Despite statin therapy, among patients with AD LDL cholesterol reduction is inadequate because significant residual risk remains. At least some of this risk is attributable to inadequate LDL cholesterol reduction. Clearly, however, mounting evidence suggests that inadequate reduction of other apoB-containing lipoproteins also contributes to residual risk. In the setting of insulin resistance, patients experience a large increase in apoB-containing lipoproteins characterised by elevated levels of VLDL, TRLs and LDL particles. These changes occur in response to increased hepatic TG and VLDL production, inhibition of LPL, activation of CETP and hepatic lipase and reduced clearance of apoB-containing lipoproteins. AD is also characterised by substantial changes in HDL metabolism at the level of multiple organs and cell types. The contributions of low HDL, HDL dysfunction and impaired reverse cholesterol transport to the net effect of AD are matters of continuing investigation. In order to better reduce residual risk among patients with AD and TGs >2.26 mmol/l, it is generally accepted that non-HDL cholesterol and apoB are better targets of therapy, and their aggressive reduction is a clinical priority.

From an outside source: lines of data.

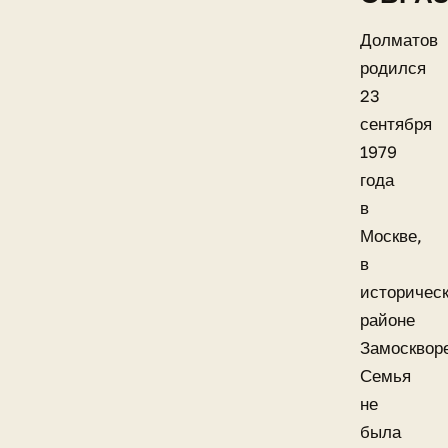
Долматов
родился
23
сентября
1979
года
в
Москве,
в
историчес
районе
Замоскворе
Семья
не
была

Among the established therapies, statins are the first-line treatment. Ezetimibe and the PCSK9 mAbs constitute important additional therapies that should be used in patients who fail to reach their LDL cholesterol goal with statins alone or in statin-intolerant subjects. Fenofibrate can be considered in patients with AD, especially in those with high TG and low HDL cholesterol despite the use of statins in adequate doses. Although studies with CV outcomes have been inconsistent in demonstrating benefits with fibrates, post hoc analyses of the subgroups with AD (high TG and low HDL) consistently demonstrate ASCVD risk reduction. Based on the REDUCE-IT trial, EPA monotherapy constitutes an exciting, highly efficacious approach to reducing ASCVD events in patients with established ASCVD or T2D with additional CV disease risk factors and controlled LDL cholesterol on statin therapy but who still have TGs >1.69 mmol/l.